**Activity**
The records that follow must be reproduced in full, exactly as written.

**Input for this task**
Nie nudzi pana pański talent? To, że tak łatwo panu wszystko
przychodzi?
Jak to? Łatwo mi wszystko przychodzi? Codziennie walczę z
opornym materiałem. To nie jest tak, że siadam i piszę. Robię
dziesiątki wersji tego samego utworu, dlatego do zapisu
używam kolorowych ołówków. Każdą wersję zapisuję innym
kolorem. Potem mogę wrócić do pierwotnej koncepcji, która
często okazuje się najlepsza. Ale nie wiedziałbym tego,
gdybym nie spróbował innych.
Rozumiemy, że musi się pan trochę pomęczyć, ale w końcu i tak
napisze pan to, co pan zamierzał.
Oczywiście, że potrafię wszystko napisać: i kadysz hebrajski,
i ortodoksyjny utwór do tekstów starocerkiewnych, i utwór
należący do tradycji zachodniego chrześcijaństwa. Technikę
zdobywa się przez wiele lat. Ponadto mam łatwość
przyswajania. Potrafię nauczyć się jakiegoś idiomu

**Task solution**
Nie nudzi pana pański talent? To, że tak łatwo panu wszystko
przychodzi?
Jak to? Łatwo mi wszystko przychodzi? Codziennie walczę z
opornym materiałem. To nie jest tak, że siadam i piszę. Robię
dziesiątki wersji tego samego utworu, dlatego do zapisu
używam kolorowych ołówków. Każdą wersję zapisuję innym
kolorem. Potem mogę wrócić do pierwotnej koncepcji, która
często okazuje się najlepsza. Ale nie wiedziałbym tego,
gdybym nie spróbował innych.
Rozumiemy, że musi się pan trochę pomęczyć, ale w końcu i tak
napisze pan to, co pan zamierzał.
Oczywiście, że potrafię wszystko napisać: i kadysz hebrajski,
i ortodoksyjny utwór do tekstów starocerkiewnych, i utwór
należący do tradycji zachodniego chrześcijaństwa. Technikę
zdobywa się przez wiele lat. Ponadto mam łatwość
przyswajania. Potrafię nauczyć się jakiegoś idiomu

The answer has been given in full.